Records for the exercise
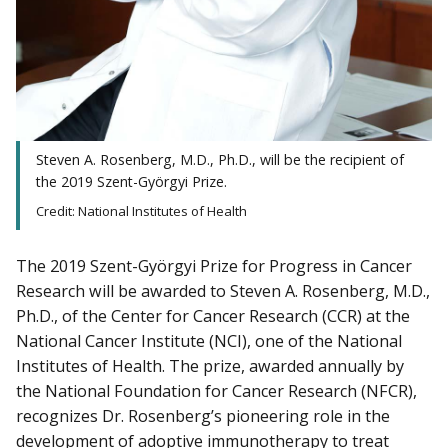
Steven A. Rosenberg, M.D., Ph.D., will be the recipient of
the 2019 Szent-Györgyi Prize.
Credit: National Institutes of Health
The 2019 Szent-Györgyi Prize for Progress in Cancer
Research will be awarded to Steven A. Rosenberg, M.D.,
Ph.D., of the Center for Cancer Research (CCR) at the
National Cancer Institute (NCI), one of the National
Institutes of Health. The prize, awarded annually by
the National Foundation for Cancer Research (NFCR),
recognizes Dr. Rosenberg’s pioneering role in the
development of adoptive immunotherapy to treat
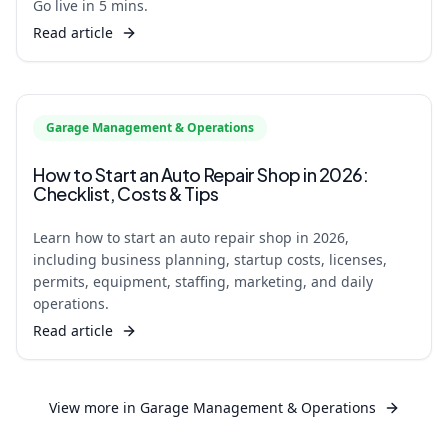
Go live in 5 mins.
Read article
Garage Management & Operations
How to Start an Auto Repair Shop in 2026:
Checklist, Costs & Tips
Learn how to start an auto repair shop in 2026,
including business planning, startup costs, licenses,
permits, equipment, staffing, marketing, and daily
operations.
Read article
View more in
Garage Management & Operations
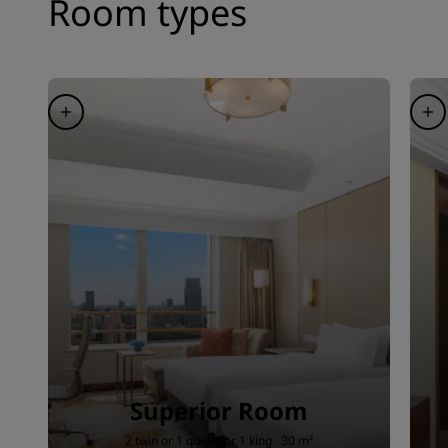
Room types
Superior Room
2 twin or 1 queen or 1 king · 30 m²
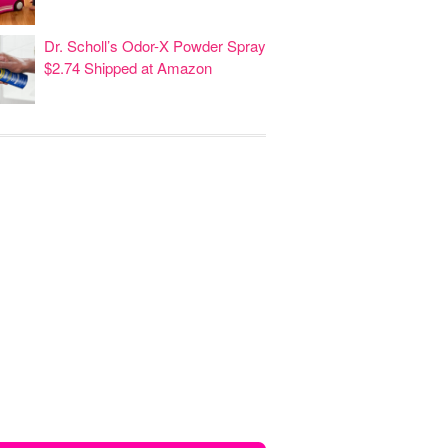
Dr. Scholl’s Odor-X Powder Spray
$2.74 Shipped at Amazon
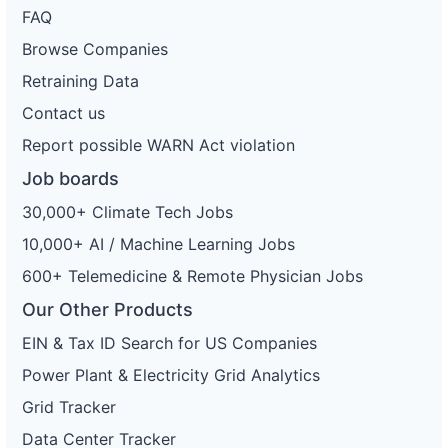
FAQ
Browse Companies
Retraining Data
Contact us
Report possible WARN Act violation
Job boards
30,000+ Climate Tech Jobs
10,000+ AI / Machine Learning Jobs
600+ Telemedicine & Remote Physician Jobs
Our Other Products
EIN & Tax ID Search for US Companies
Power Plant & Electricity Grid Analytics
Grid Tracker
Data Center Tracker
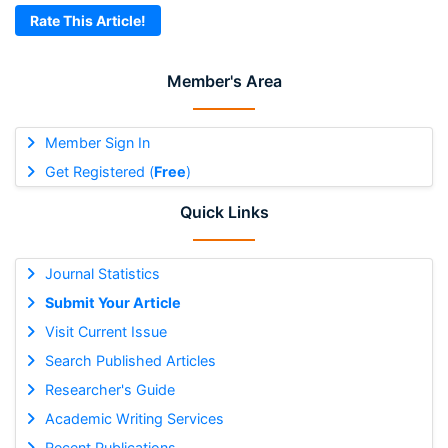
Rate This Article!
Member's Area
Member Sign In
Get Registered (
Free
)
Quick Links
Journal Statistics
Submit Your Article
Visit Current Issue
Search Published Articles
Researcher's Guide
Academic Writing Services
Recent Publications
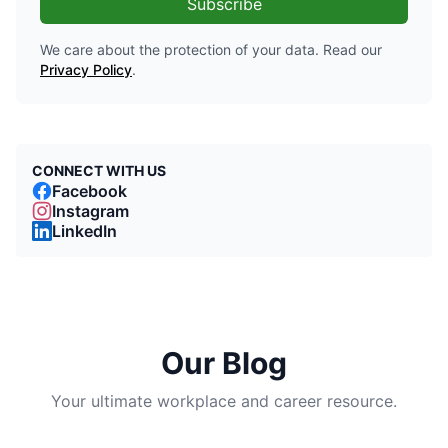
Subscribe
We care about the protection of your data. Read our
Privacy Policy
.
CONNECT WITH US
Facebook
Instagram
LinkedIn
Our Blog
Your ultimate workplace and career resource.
* * *
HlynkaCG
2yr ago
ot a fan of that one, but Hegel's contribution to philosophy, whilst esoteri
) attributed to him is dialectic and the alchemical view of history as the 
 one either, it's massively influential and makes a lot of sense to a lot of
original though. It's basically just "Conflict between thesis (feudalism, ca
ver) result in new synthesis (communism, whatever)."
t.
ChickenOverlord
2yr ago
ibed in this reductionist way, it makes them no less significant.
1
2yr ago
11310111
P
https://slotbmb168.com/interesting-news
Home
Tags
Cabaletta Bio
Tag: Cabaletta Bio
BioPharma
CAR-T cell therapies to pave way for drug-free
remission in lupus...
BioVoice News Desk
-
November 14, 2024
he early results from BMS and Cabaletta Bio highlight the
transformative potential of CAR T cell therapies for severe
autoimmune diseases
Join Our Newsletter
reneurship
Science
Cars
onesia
* * *
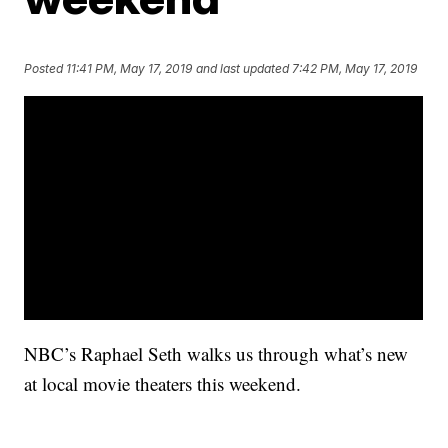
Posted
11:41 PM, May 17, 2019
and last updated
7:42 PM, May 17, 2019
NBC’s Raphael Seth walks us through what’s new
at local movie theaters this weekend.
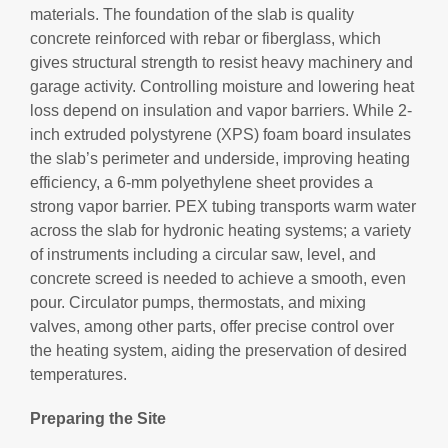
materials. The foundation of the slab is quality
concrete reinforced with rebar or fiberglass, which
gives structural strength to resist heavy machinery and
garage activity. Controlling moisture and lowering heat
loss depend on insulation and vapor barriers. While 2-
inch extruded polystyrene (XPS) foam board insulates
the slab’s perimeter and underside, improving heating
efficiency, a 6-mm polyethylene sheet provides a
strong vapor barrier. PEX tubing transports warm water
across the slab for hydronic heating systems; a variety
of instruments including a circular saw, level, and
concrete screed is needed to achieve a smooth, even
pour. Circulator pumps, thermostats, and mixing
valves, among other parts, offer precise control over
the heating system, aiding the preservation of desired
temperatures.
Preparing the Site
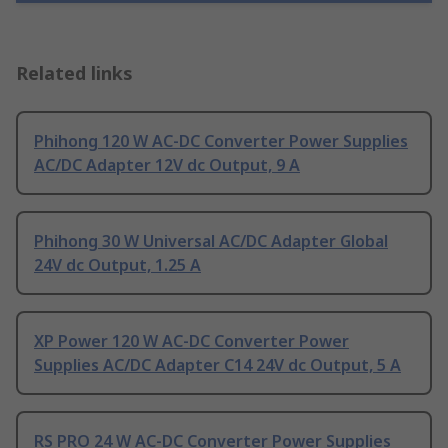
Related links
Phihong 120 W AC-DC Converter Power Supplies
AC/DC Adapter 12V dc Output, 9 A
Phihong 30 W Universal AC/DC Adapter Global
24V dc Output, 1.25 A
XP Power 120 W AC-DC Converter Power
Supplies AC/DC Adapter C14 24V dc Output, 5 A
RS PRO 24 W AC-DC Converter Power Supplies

Your instructions
From the records above, copy out the line with "National Cancer Institute", the line with "development of adoptive", and every line between them, word for word.

Written reply
National Cancer Institute (NCI), one of the National
Institutes of Health. The prize, awarded annually by
the National Foundation for Cancer Research (NFCR),
recognizes Dr. Rosenberg’s pioneering role in the
development of adoptive immunotherapy to treat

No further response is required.